Recent Advances in Public Health

Author:
    1. Burn, M.D.,

D.Hy., D.P.H. Pp. 409. J. & A. Churchill, Ltd. 25s.

The stage is well set for the entry of a book such as this. Comparing it with our 30-year old Parkes and Kenwood we are struck by the change in Public Health. It has increased and developed its old aspects, enlarged its borders and moved into fields unknown and unexplored a quarter of a century ago. Perhaps the most outstanding change is the accent now laid on education. Chapter after chapter of this book stresses the value of educating the public to keep fit and to avoid disease and accident, so producing, of necessity, a physical health consciousness.

The importance of the spiritual, psychological, or mental aspect of the total individual, in the eyes of the readers for whom this book is written, can be assessed by the number of pages devoted to this part of the personality, 17 of a total of 407. Although the author quotes, on the first page of his book, that health is “a state of being hale, sound or whole, in body, mind or soul although he refers to psychological matters on pages other than the seventeen; and although he points out that, owing to limitations of space, many recent advances must be omitted, the driving and guiding force of all human activity is under-emphasized. A deep significance lies in this education for physical fitness, and avoidance of danger of accidents, both in the Home and on the Road, are included here. There is a grave risk of the development of the all-pervading growth of fear, a fear of illness with its expenditure of time on material matters rather than on the psychological processes that control the body. The spread of timidity and the loss of initiative, from ” spoon-feeding ” the public, are great prices to pay for the reduction of physical disease.

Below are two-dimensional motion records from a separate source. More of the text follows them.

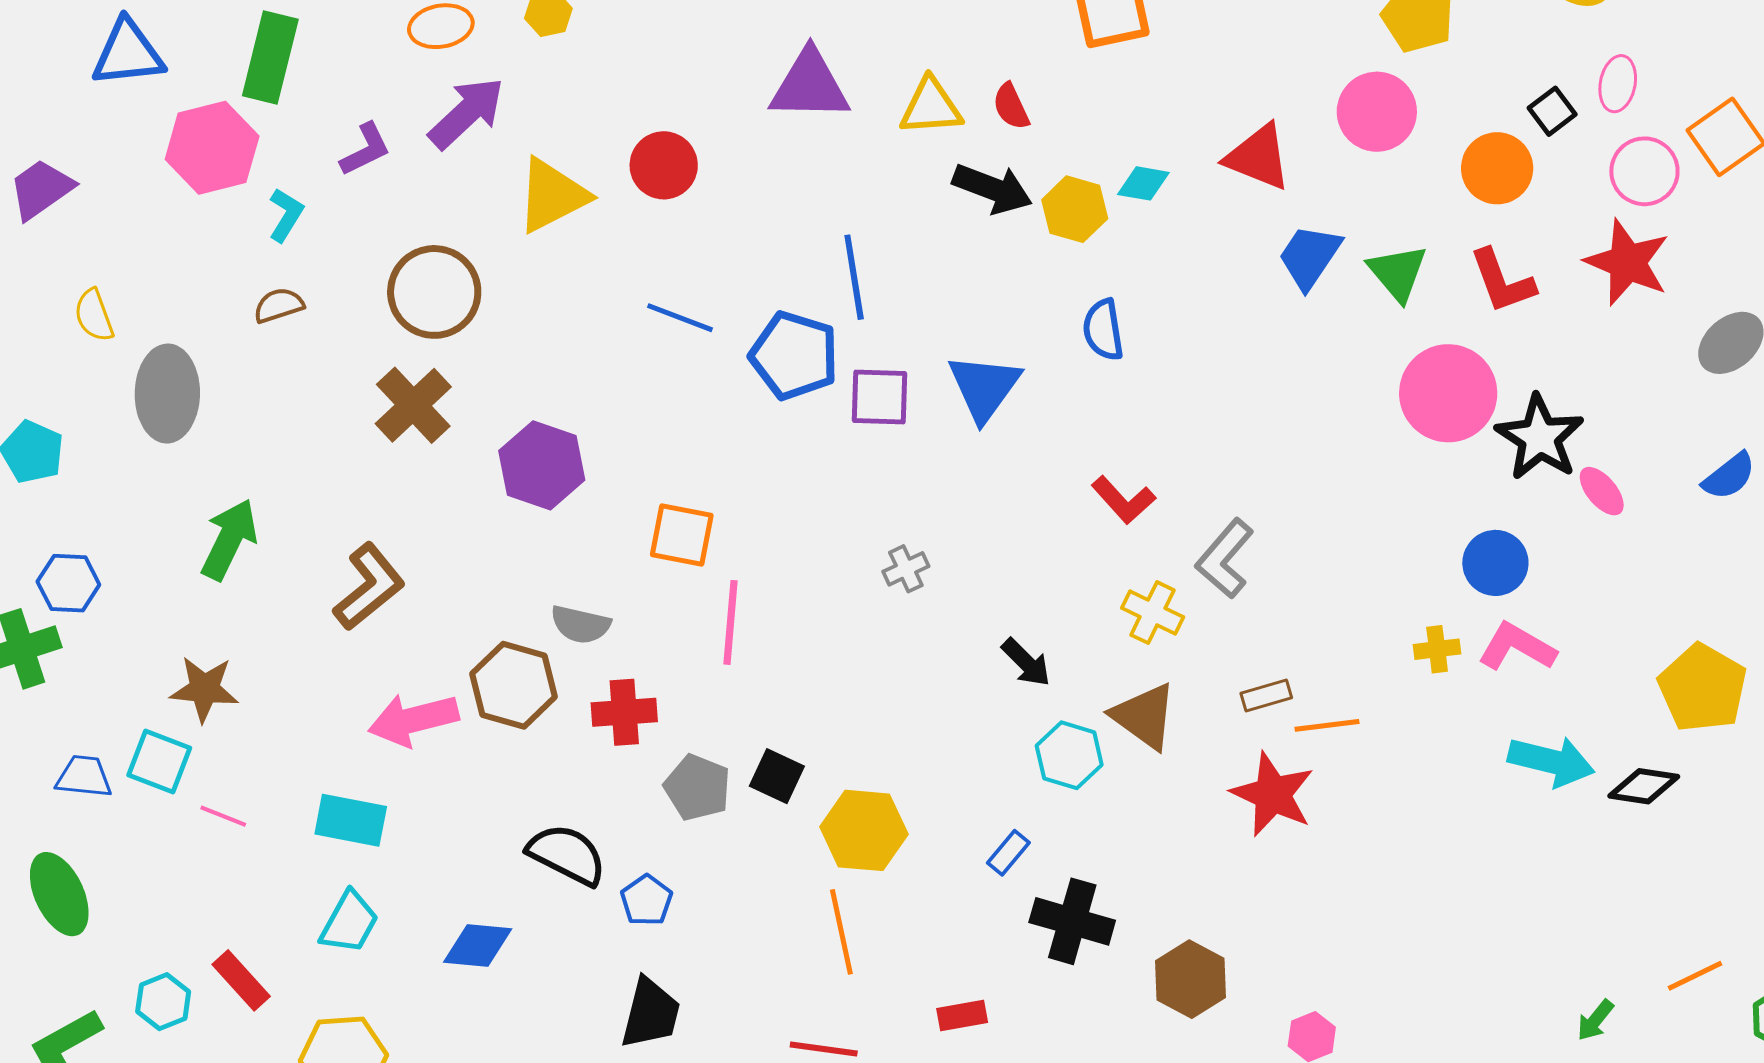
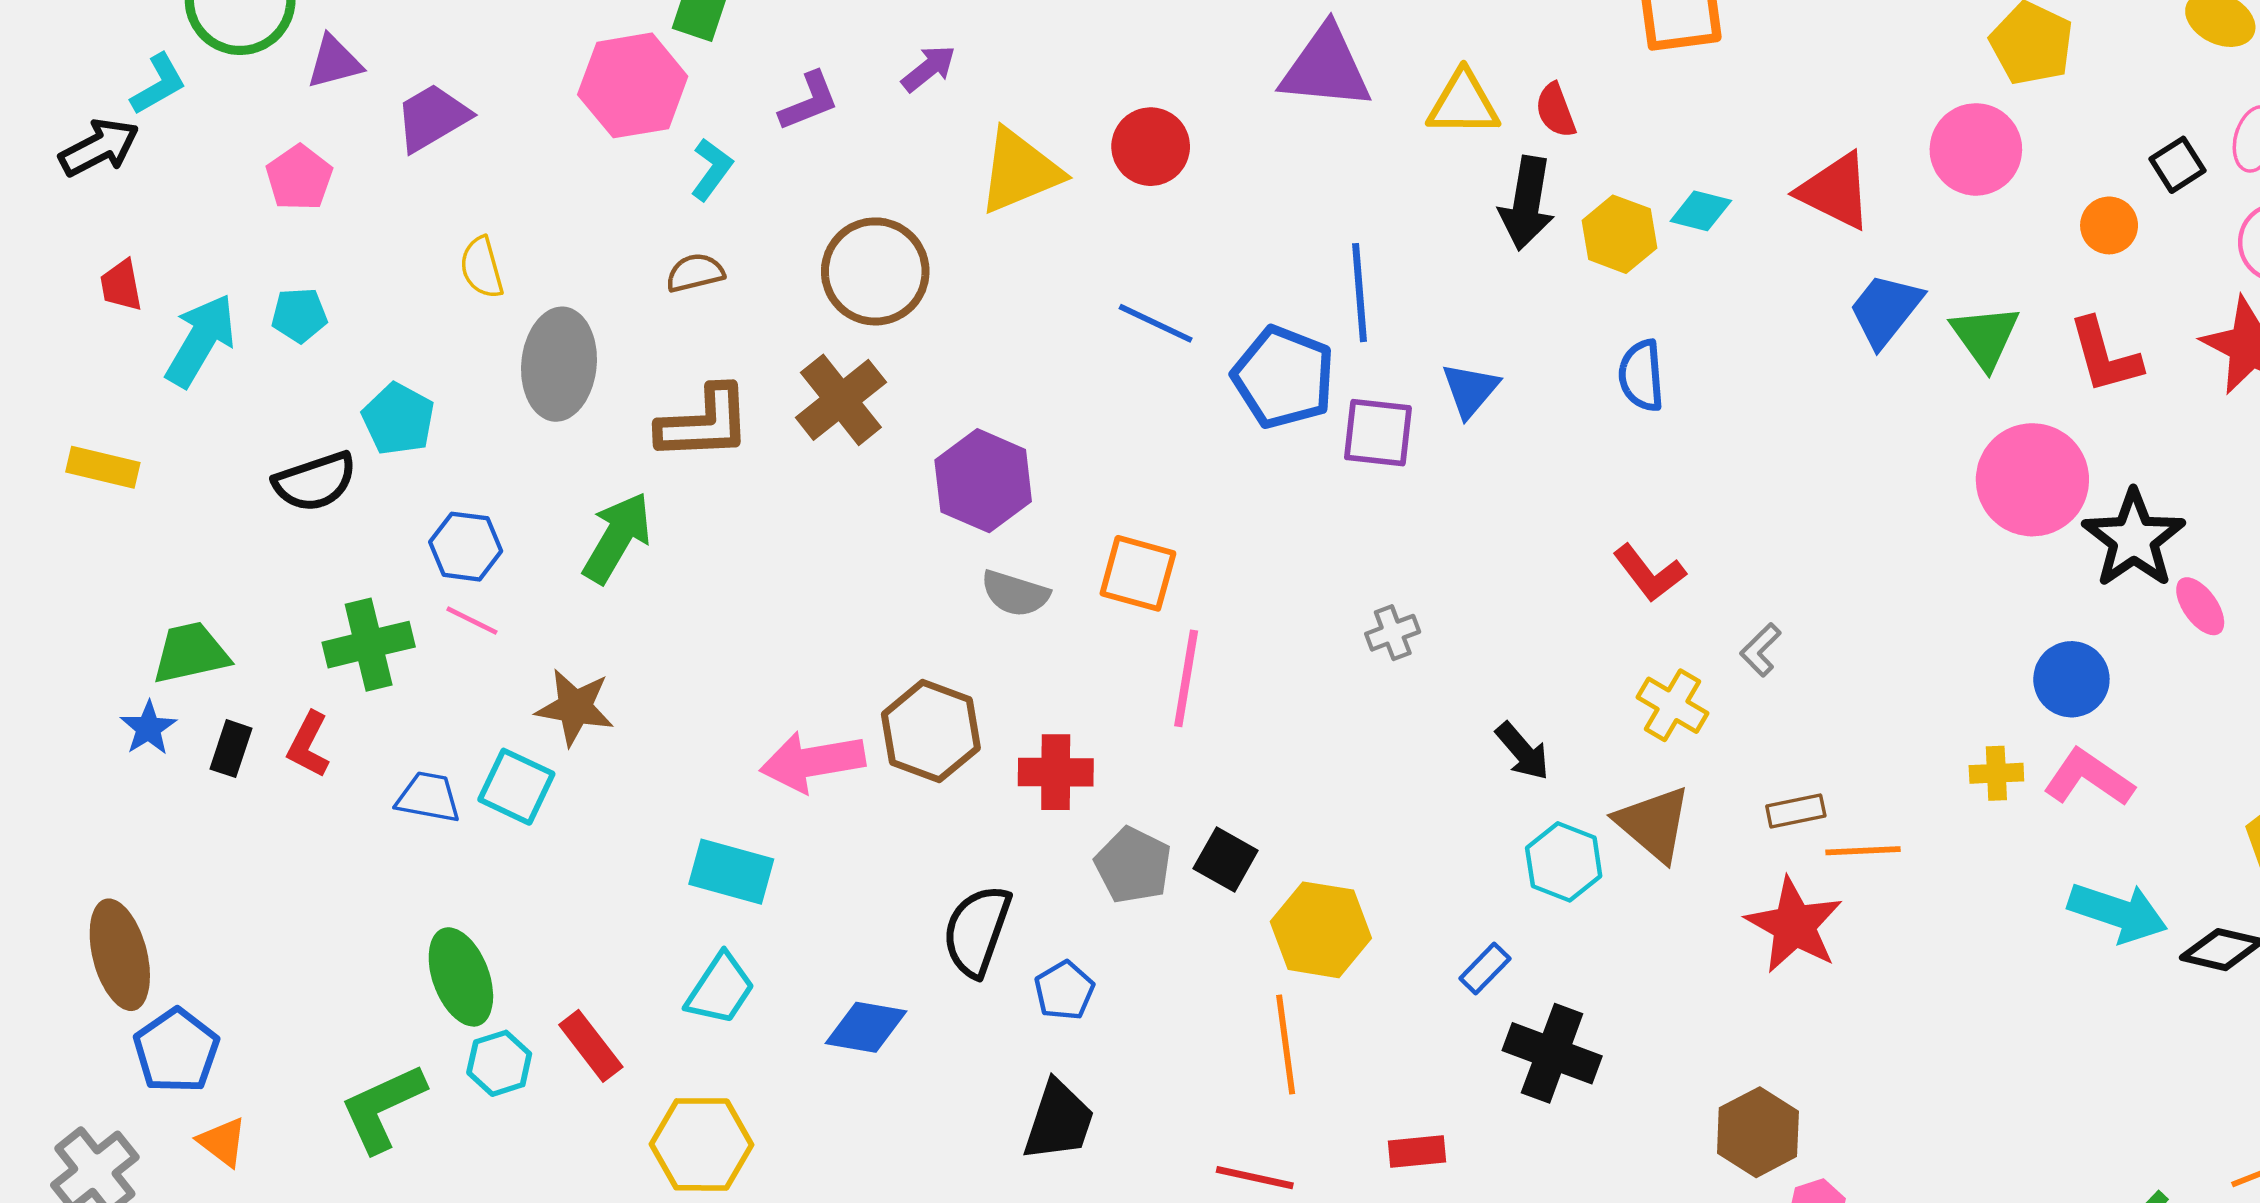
purple arrow: (467, 113) -> (929, 68), size x0.6
orange circle: (1497, 168) -> (2109, 225), size x0.7
black arrow: (992, 189) -> (1527, 203), turned 74
blue triangle: (984, 387) -> (1470, 390), moved, size x0.7
gray L-shape: (1225, 559) -> (1761, 650), size x0.6
blue hexagon: (68, 583) -> (466, 547), moved
brown L-shape: (369, 587) -> (704, 423), moved, turned 32
gray semicircle: (580, 625) -> (1015, 593), moved
pink line: (223, 816) -> (472, 621), moved
black semicircle: (567, 855) -> (977, 931), turned -102
green ellipse: (59, 894) -> (461, 977), moved
brown hexagon: (1190, 979) -> (1758, 1132), moved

The seventeen pages of the psychological section deal with Preventive Mental Hygiene, Homes for Mothers, Nursery Schools, Mental Health Clinics, Environment and Leisure. The National Association for Mental Health is dismissed in 18 lines, but the Child Guidance Service is given, greater consideration. Larkhills School at Winchester and the Children’s Centre at Chesterfield are described in some detail. The Care of the Epileptic and Occupation Centres for Mental Defectives bring the mental health chapter to a close.

A chapter is devoted to Rehabilitation, but, even here, little space is given to psychological matters. Occupational therapy, although discussed over two pages, is not considered sufficiently worthy to be mentioned in the index. We were disappointed to see no reference to Dr Elizabeth Casson as being the originator and founder of the first School of Occupational Therapy in this country.

This book has great value. For the worker in the sphere of mental trouble who needs to know in what manner psychological cases can be helped from the physical aspect, Dr Burn’s book is a mine of important information. It shows the worker the successes of public health, and if some local authorities are less advanced than others, the mental health worker may be able to stimulate the first to reach the high level of the second, as recounted in this volume. G.deM.